1. Field of the Invention
The present invention relates to a cyclopentenecarboxamide derivative and its intermediate. More specifically, the present invention relates to a cyclopentenecarboxamide derivative which is useful as an intermediate of a carbocyclic nucleoside usefully used as an anti-viral agent and a bicycloamide derivative which is an intermediate of the cyclopentenecarboxamide derivative, and methods for preparing these compounds.
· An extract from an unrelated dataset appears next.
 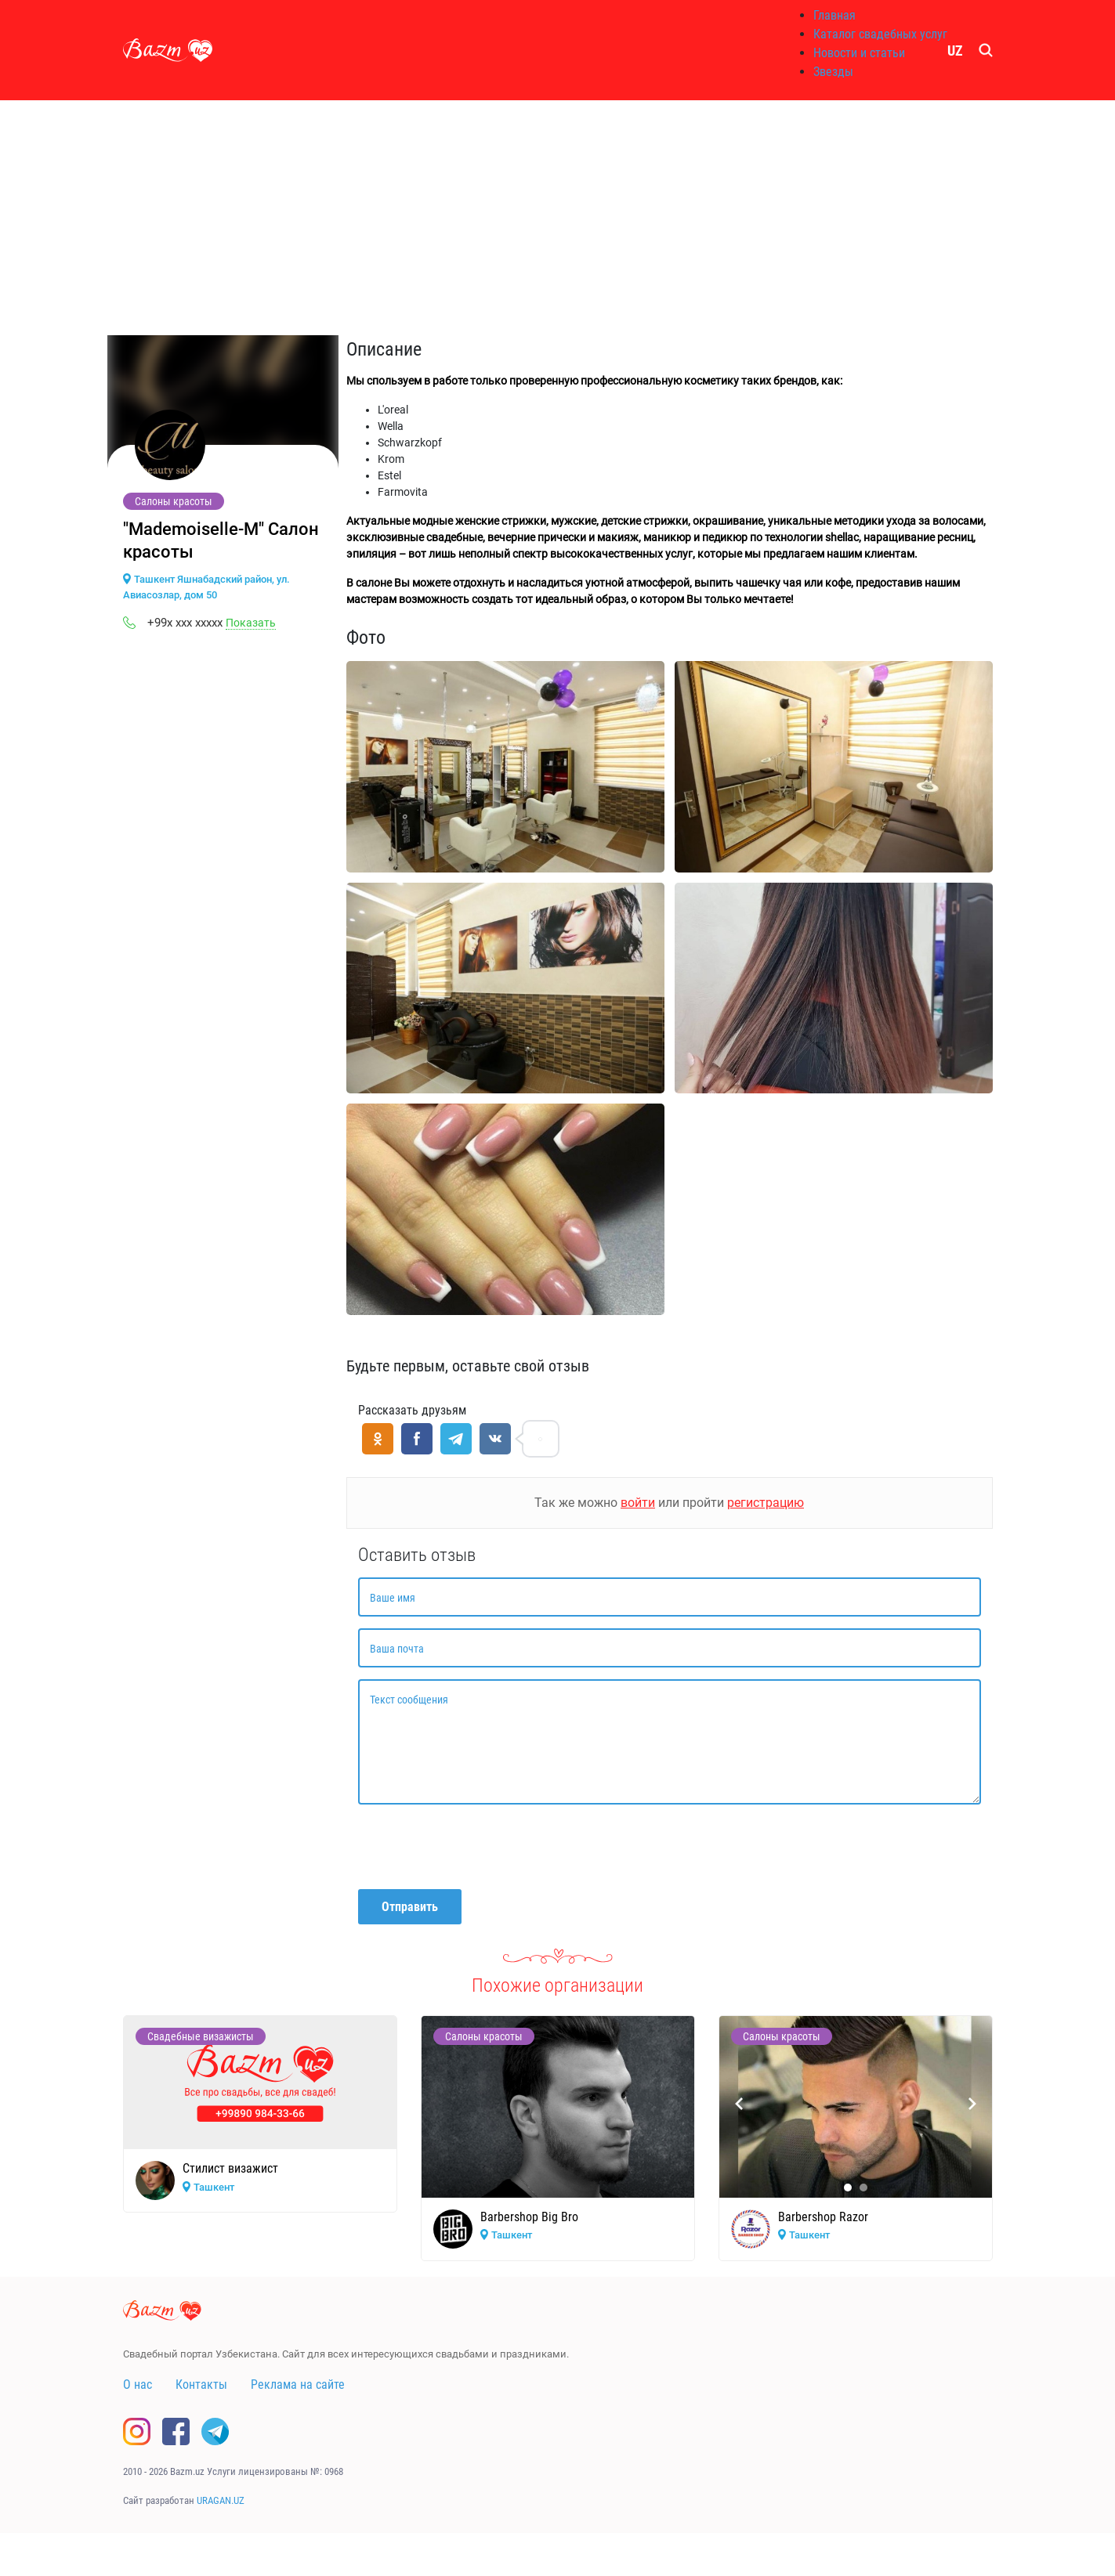 What do you see at coordinates (529, 2216) in the screenshot?
I see `Barbershop Big Bro` at bounding box center [529, 2216].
2. Discussion of the Related Art
Carbocyclic nucleosides are structurally analogous to nucleosides in which the furanose oxygen is replaced by methylene group. Because of the structural resemblance to native nucleosides, carbocyclic nucleosides can behave as substrates or inhibitors of the enzymes which act on nucleosides in living cells. On the other hand, owing to the absence of a glycoside bond, they are not susceptible to the action of hydrolases such as phosphorylases and phosphotransferases that hydrolyze native nucleosides. Also, the metabolic route of carbocyclic nucleosides is different from that of native nucleosides. Because of these differences, carbocyclic nucleosides are endowed with a wide spectrum of biological activities. For example, carbovir, which is represented by the formula (D) set forth later in the present specification, is effective for the therapy and prevention of viral infection [J. Med. Chem., 33, 17 (1990)].
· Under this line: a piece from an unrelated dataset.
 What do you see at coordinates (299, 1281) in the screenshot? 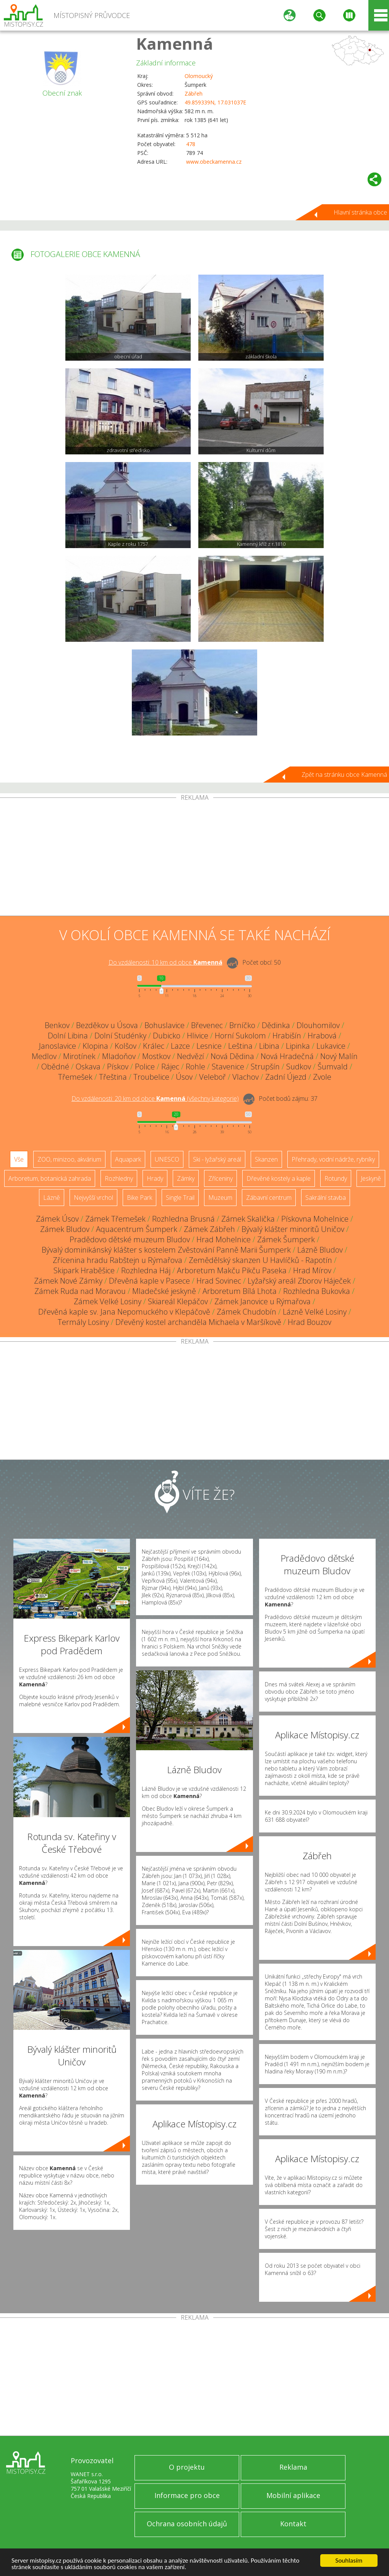
I see `Lyžařský areál Zborov Háječek` at bounding box center [299, 1281].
There have been disclosed several methods for preparing a carbocyclic nucleoside, which include the following methods:
(1) Using, as a starting compound, a cycloalkane substituted with an amino group or a cycloalkane substituted with an amino group, a base structure of a nucleic acid base is constructed on the nitrogen atom of the amino group [Protein, nucleic acid, and enzyme, 40, 1219 (1995)]; PA0 (2) A purine structure is directly introduced into a 1-alkoxy-2-cyclopentene derivative in the presence of a palladium catalyst [J. Chem. Soc. Parkin Trans. 1, 2605 (1991); Tetrahedron Letters, 33, 1085 (1992); and J. Am. Chem. Soc., 114, 8745 (1992)]; and PA0 (3) A purine structure is directly introduced into a 2-cyclopentene-1-yl-N,N-ditosylimide derivative in the presence of a palladium catalyst [J. Org. Chem., 59, 4719(1994)].
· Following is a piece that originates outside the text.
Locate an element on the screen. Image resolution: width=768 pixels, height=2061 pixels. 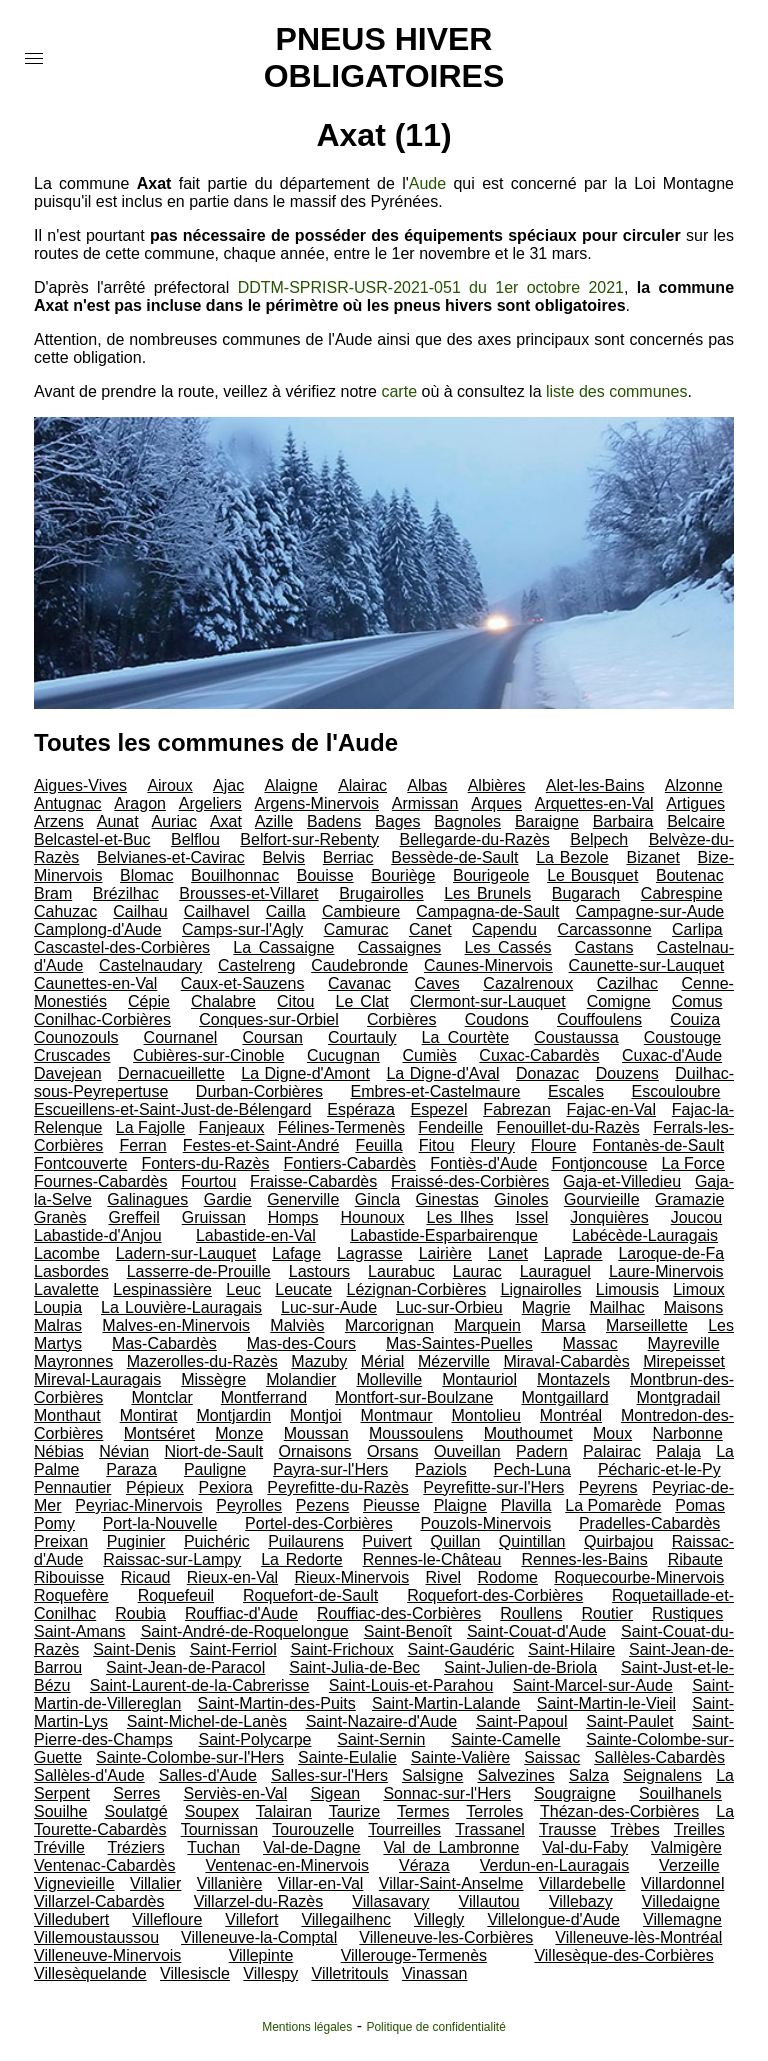
Villautou is located at coordinates (489, 1901).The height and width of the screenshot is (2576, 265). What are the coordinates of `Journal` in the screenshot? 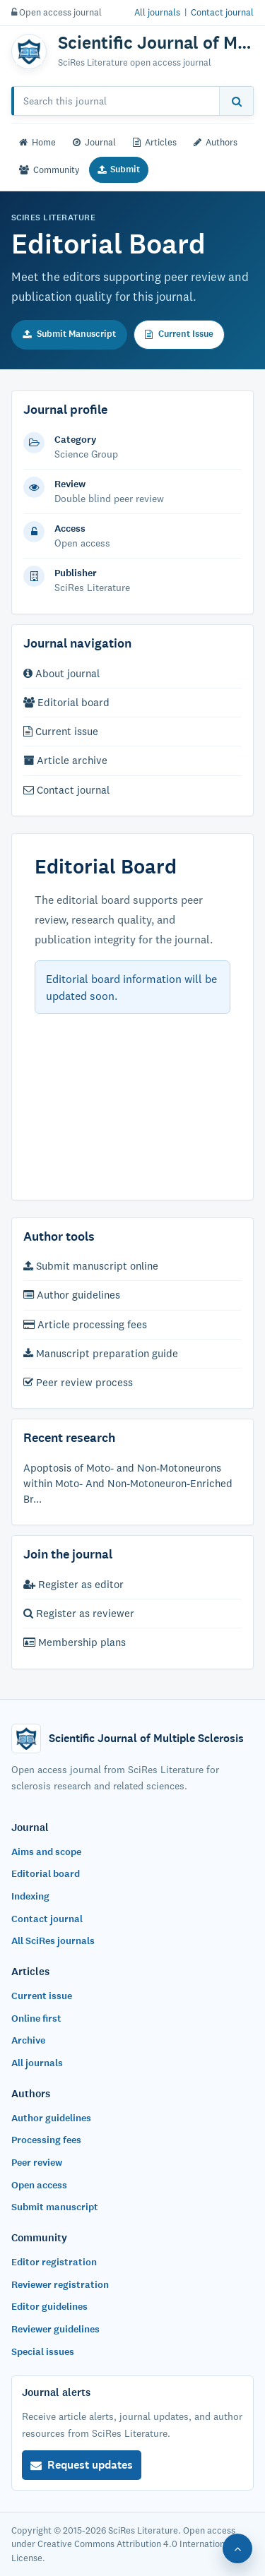 It's located at (94, 142).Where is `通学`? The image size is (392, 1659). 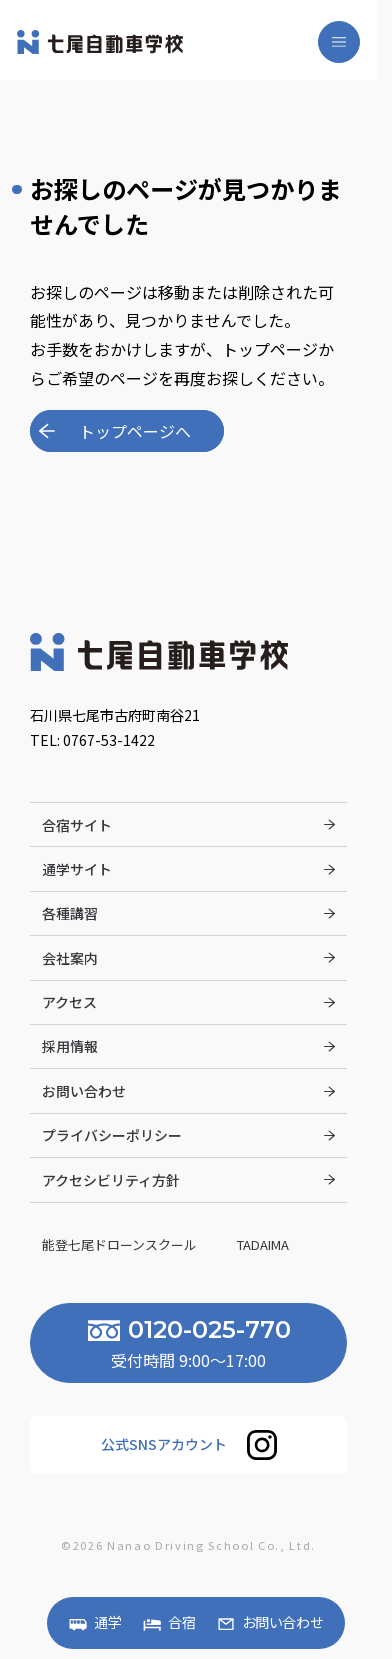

All the above methods, however, arise a problem which causes to impair the cost-effectiveness of the production on an industrial scale. In the above method (1), the construct of a nucleic acid structure on the N-atom requires many reaction steps, which in turn increases the production cost. Although the above methods (2) and (3) are advantageous over the method (1) in that a nucleic acid base structure is directly introduced, they require many steps for the synthesis of a cyclopentene derivative used as a starting material. Therefore, none of the above methods (1) to (3) can be advantageously used for an industrial scale production of a carbocyclic nucleoside.
As a method for preparing an N-sulfonyl derivative of 2-azabicyclo[2.2.1]hept-5-en-3-one, there has been known a method comprising reacting in the presence of sodium hydride at room temperature p-toluenesulfonyl chloride with 2-azabicyclo[2.2.1]hept-5-en-3-one to give N-p-toluenesulfonyl-2-azabicyclo[2.2.1]hept-5-en-3-one [J. Org. Chem. 59, 4719(1994); and Chem. Pharm. Bull., 39, 1112(1992)].
However, the above method using sodium hydride has a defect of low yield such as 40 to 46% as demonstrated in Comparative Examples described later in the present specification, therefore is not an advantageous method for the industrial production of an N-sulfonyl derivative of 2-azabicyclo[2.2.1]hept-5-en-3-one.